Dimension attributes are the named items within a dimension, similar to columns in a table. In this example, the Sales Territory dimension attributes consist of Country Group (Europe, North America, Pacific), Country (Canada, United States), and Region (Central, Northeast, Northwest, Southeast, Southwest).
Each attribute has a collection of data values, or members, associated with it. In our example, members of the Country Group attribute are Europe, North America, and Pacific. Members refers to the actual data values that belong to an attribute.
One aspect of data modeling is to formalize the patterns and relationships that already exist within the data itself. When working with data that falls into a natural hierarchy, as is the case with countries-regions-cities, you can formalize that relationship by creating an attribute relationship. An attribute relationship is a one-to-many relationship between attributes, for example a relationship between a state and a city – a state has many cities, but a city belongs to just one state. Creating attribute relationships in the model speeds up query performance, so it’s a best practice to create them if the data supports it. You can create an attribute relationship in Dimension Designer in SQL Server Data Tools. See Define Attribute Relationships.
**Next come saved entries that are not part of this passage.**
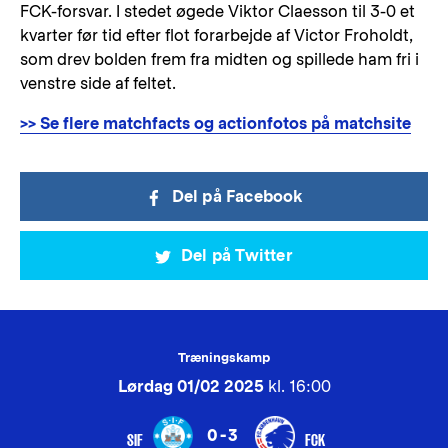
FCK-forsvar. I stedet øgede Viktor Claesson til 3-0 et
kvarter før tid efter flot forarbejde af Victor Froholdt,
som drev bolden frem fra midten og spillede ham fri i
venstre side af feltet.
>> Se flere matchfacts og actionfotos på matchsite
Del på Facebook
Del på Twitter
Træningskamp
Lørdag 01/02 2025
kl. 16:00
0-3
SIF
FCK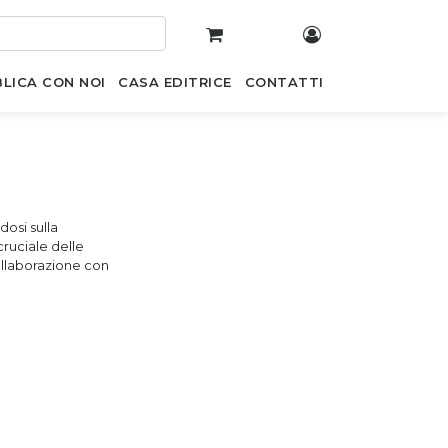
LICA CON NOI
CASA EDITRICE
CONTATTI
dosi sulla
 cruciale delle
ollaborazione con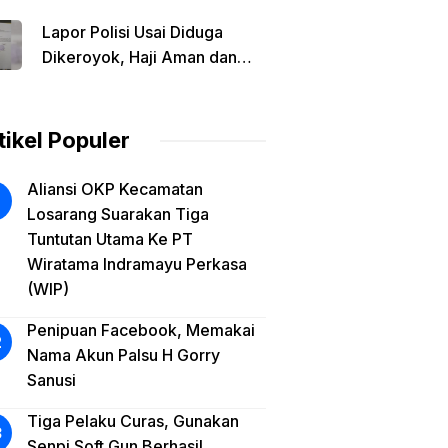
Organisasi Melalui Rakercab
Lapor Polisi Usai Diduga
2026 Demi Kemajuan Daerah
Dikeroyok, Haji Aman dan
Putranya Harapkan Kepastian
Hukum
tikel Populer
Aliansi OKP Kecamatan
Losarang Suarakan Tiga
Tuntutan Utama Ke PT
Wiratama Indramayu Perkasa
(WIP)
Penipuan Facebook, Memakai
Nama Akun Palsu H Gorry
Sanusi
Tiga Pelaku Curas, Gunakan
Senpi Soft Gun Berhasil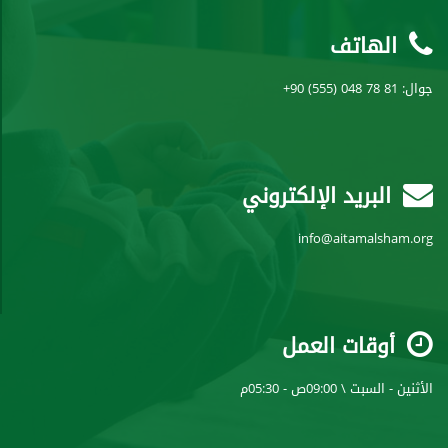
الهاتف
جوال:
+90 (555) 048 78 81
البريد الإلكتروني
info@aitamalsham.org
أوقات العمل
الأثنين - السبت \ 09:00ص - 05:30م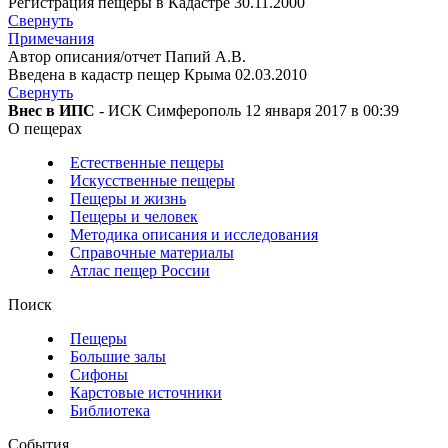
Регистрация пещеры в Кадастре 30.11.2000
Свернуть
Примечания
Автор описания/отчет Папий А.В.
Введена в кадастр пещер Крыма 02.03.2010
Свернуть
Внес в ИПС
- ИСК Симферополь 12 января 2017 в 00:39
О пещерах
Естественные пещеры
Искусственные пещеры
Пещеры и жизнь
Пещеры и человек
Методика описания и исследования
Справочные материалы
Атлас пещер России
Поиск
Пещеры
Большие залы
Сифоны
Карстовые источники
Библиотека
События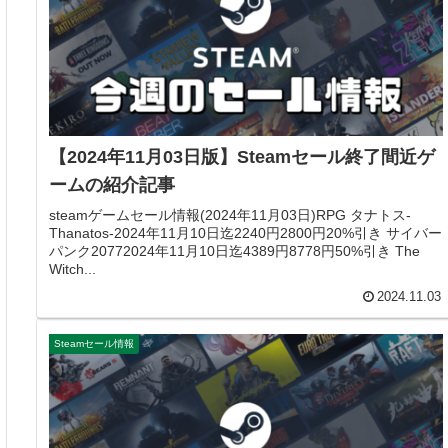
【2024年11月03日版】Steamセール終了間近ゲ
ームの紹介記事
steamゲームセール情報(2024年11月03日)RPG タナトス-
Thanatos-2024年11月10日迄2240円2800円20%引き サイバー
パンク20772024年11月10日迄4389円8778円50%引き The
Witch...
2024.11.03
Steamセール情報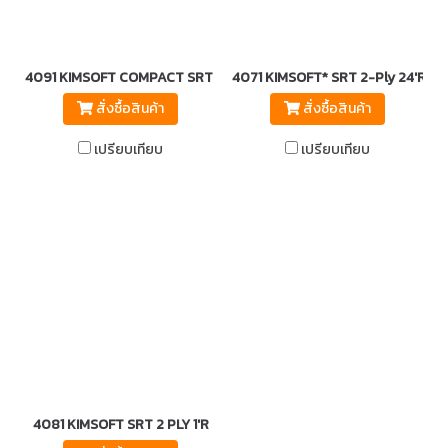
4091 KIMSOFT COMPACT SRT 24'R
4071 KIMSOFT* SRT 2-Ply 24'R
สั่งซื้อสินค้า
สั่งซื้อสินค้า
เปรียบเทียบ
เปรียบเทียบ
4081 KIMSOFT SRT 2 PLY 1'R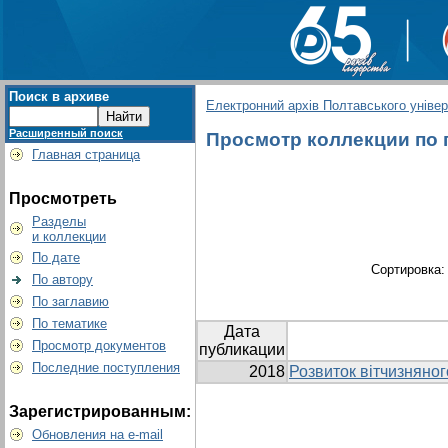
Поиск в архиве
Електронний архів Полтавського універс
Расширенный поиск
Просмотр коллекции по г
Главная страница
Просмотреть
Разделы
и коллекции
По дате
Сортировка
По автору
По заглавию
По тематике
Дата
Просмотр документов
публикации
Последние поступления
2018
Розвиток вітчизняног
Зарегистрированным:
Обновления на e-mail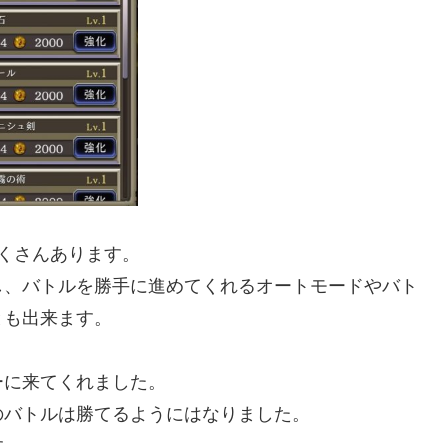
たくさんあります。
し、バトルを勝手に進めてくれるオートモードやバト
とも出来ます。
ーに来てくれました。
のバトルは勝てるようにはなりました。
す。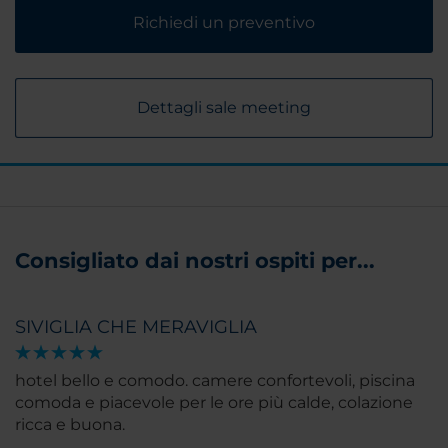
Richiedi un preventivo
Dettagli sale meeting
Consigliato dai nostri ospiti per...
SIVIGLIA CHE MERAVIGLIA
hotel bello e comodo. camere confortevoli, piscina
comoda e piacevole per le ore più calde, colazione
ricca e buona.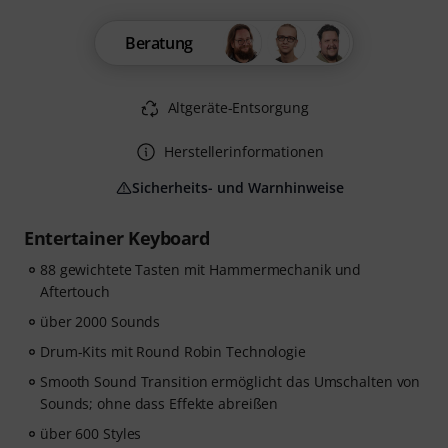
Beratung
Altgeräte-Entsorgung
Herstellerinformationen
Sicherheits- und Warnhinweise
Entertainer Keyboard
88 gewichtete Tasten mit Hammermechanik und
Aftertouch
über 2000 Sounds
Drum-Kits mit Round Robin Technologie
Smooth Sound Transition ermöglicht das Umschalten von
Sounds; ohne dass Effekte abreißen
über 600 Styles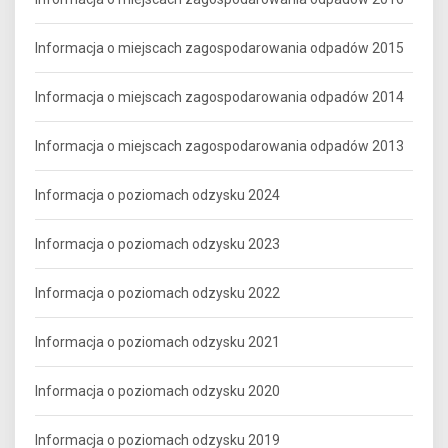
Informacja o miejscach zagospodarowania odpadów 2015
Informacja o miejscach zagospodarowania odpadów 2014
Informacja o miejscach zagospodarowania odpadów 2013
Informacja o poziomach odzysku 2024
Informacja o poziomach odzysku 2023
Informacja o poziomach odzysku 2022
Informacja o poziomach odzysku 2021
Informacja o poziomach odzysku 2020
Informacja o poziomach odzysku 2019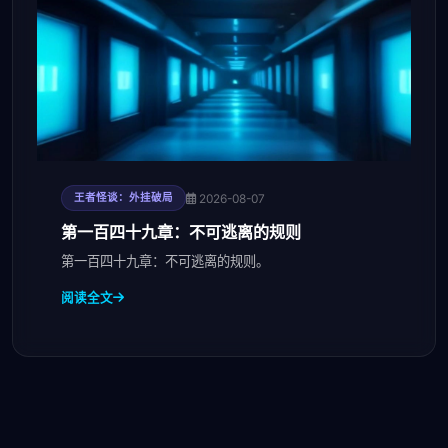
2026-08-07
王者怪谈：外挂破局
第一百四十九章：不可逃离的规则
第一百四十九章：不可逃离的规则。
阅读全文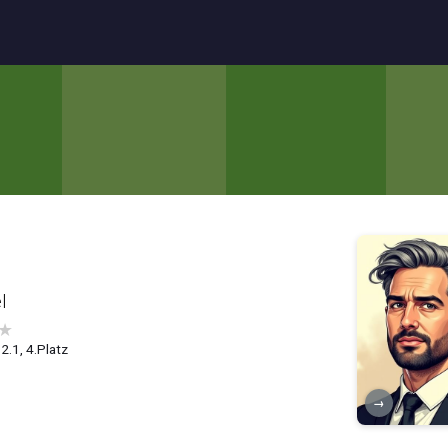
l
★
 2.1, 4.Platz
→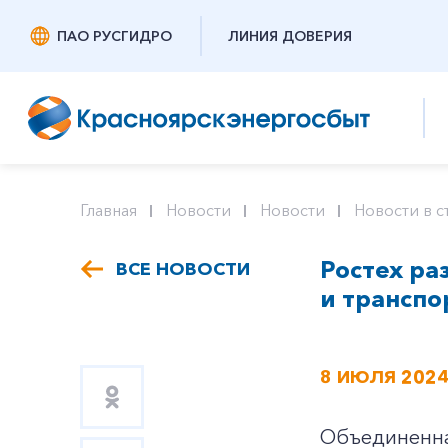
ПАО РУСГИДРО
ЛИНИЯ ДОВЕРИЯ
Главная
Новости
Новости
Новости в с
Ростех ра
ВСЕ НОВОСТИ
и трансп
8 ИЮЛЯ 202
Объединенная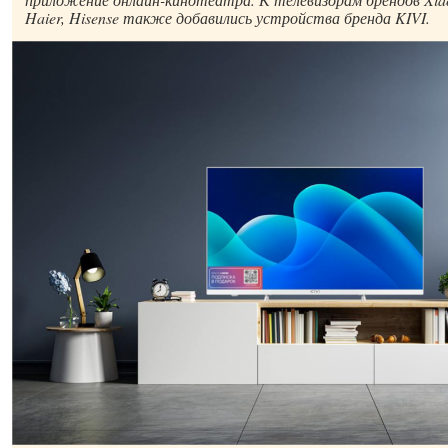
Haier, Hisense также добавились устройства бренда KIVI.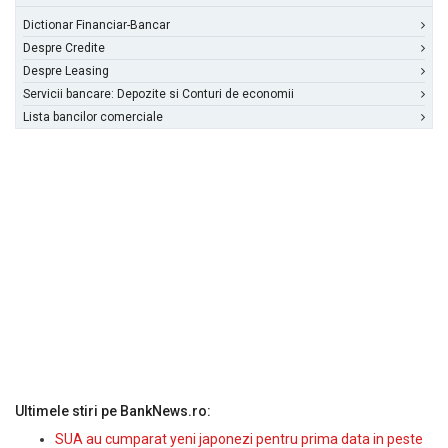
Dictionar Financiar-Bancar
Despre Credite
Despre Leasing
Servicii bancare: Depozite si Conturi de economii
Lista bancilor comerciale
Ultimele stiri pe BankNews.ro:
SUA au cumparat yeni japonezi pentru prima data in peste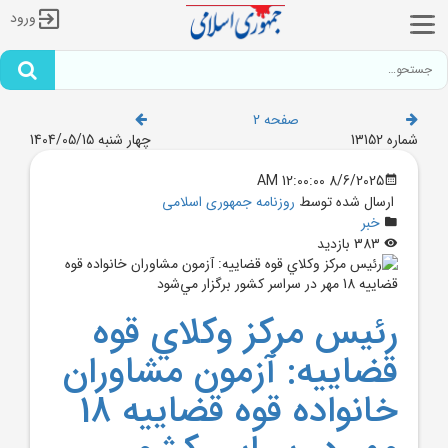
ورود
صفحه 2
شماره 13152
چهار شنبه 1404/05/15
8/6/2025 12:00:00 AM
ارسال شده توسط
روزنامه جمهوری اسلامی
خبر
383 بازدید
رئيس مرکز وکلاي قوه
قضاييه: آزمون مشاوران
خانواده قوه قضاييه 18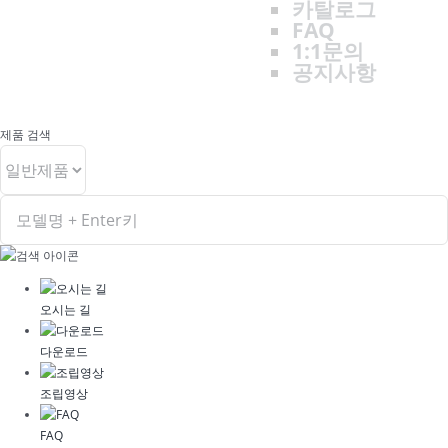
카탈로그
FAQ
1:1문의
공지사항
제품 검색
오시는 길
다운로드
조립영상
FAQ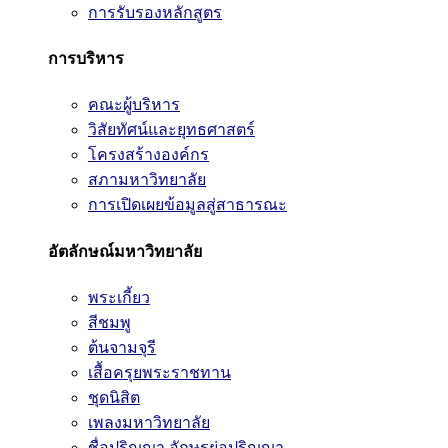
การรับรองหลักสูตร
การบริหาร
คณะผู้บริหาร
วิสัยทัศน์และยุทธศาสตร์
โครงสร้างองค์กร
สภามหาวิทยาลัย
การเปิดเผยข้อมูลสู่สาธารณะ
อัตลักษณ์มหาวิทยาลัย
พระเกี้ยว
สีชมพู
ต้นจามจุรี
เสื้อครุยพระราชทาน
ชุดนิสิต
เพลงมหาวิทยาลัย
ชื่อปริญญา อักษรย่อปริญญา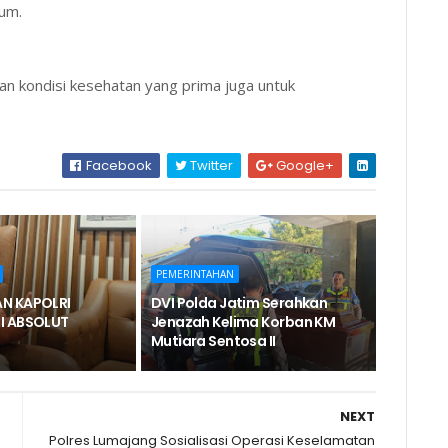
mum.
an kondisi kesehatan yang prima juga untuk
Facebook
Twitter
Google+
PEMERINTAHAN
N KAPOLRI
DVI Polda Jatim Serahkan
I ABSOLUT
Jenazah Kelima Korban KM
Mutiara Sentosa II
NEXT
Polres Lumajang Sosialisasi Operasi Keselamatan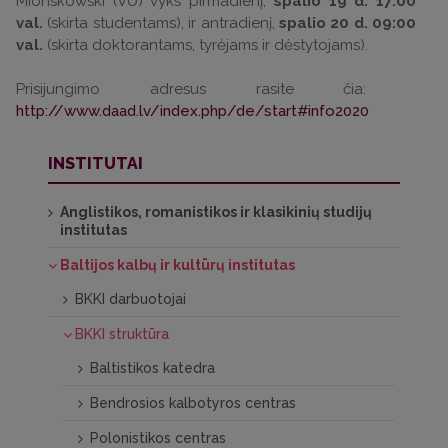
Mionskowski (VU) vyks pirmadienį,
spalio 19 d. 17:00
val.
(skirta studentams), ir antradienį,
spalio 20 d. 09:00
val.
(skirta doktorantams, tyrėjams ir dėstytojams).
Prisijungimo adresus rasite čia:
http://www.daad.lv/index.php/de/start#info2020
INSTITUTAI
Anglistikos, romanistikos ir klasikinių studijų
institutas
Baltijos kalbų ir kultūrų institutas
BKKI darbuotojai
BKKI struktūra
Baltistikos katedra
Bendrosios kalbotyros centras
Polonistikos centras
Inside Excel, model metadata shows up in the PivotTable field list. Compare the PivotTable above to the field list below. Notice that the field list contains Sales Territory, Group, Country, Region (metadata), whereas the PivotTable contains just the members (data values). Knowing what the icons look like can help you easily relate the parts of a multidimensional model to a PivotTable in Excel.
Almost without having to think about it, you know that values in a PivotTable go up or down as you expand and collapse the levels along each axis, but what makes this so? The answer lies in attribute hierarchies.
Collapse all the levels and notice the grand totals for each Country Group and Calendar Year. This value is derived from something called the (All) member within a hierarchy. The (All) member is the calculated value of all members in an attribute hierarchy.
The (All) member for all Country Groups and Dates combined is $80,450,596.98
The (All) member for CY2008 is $16,038,062.60
The (All) member for Pacific is $1,594,335.38
Aggregations like this are pre-computed and stored in advance, which is part of the secret to fast query performance of Analysis Services.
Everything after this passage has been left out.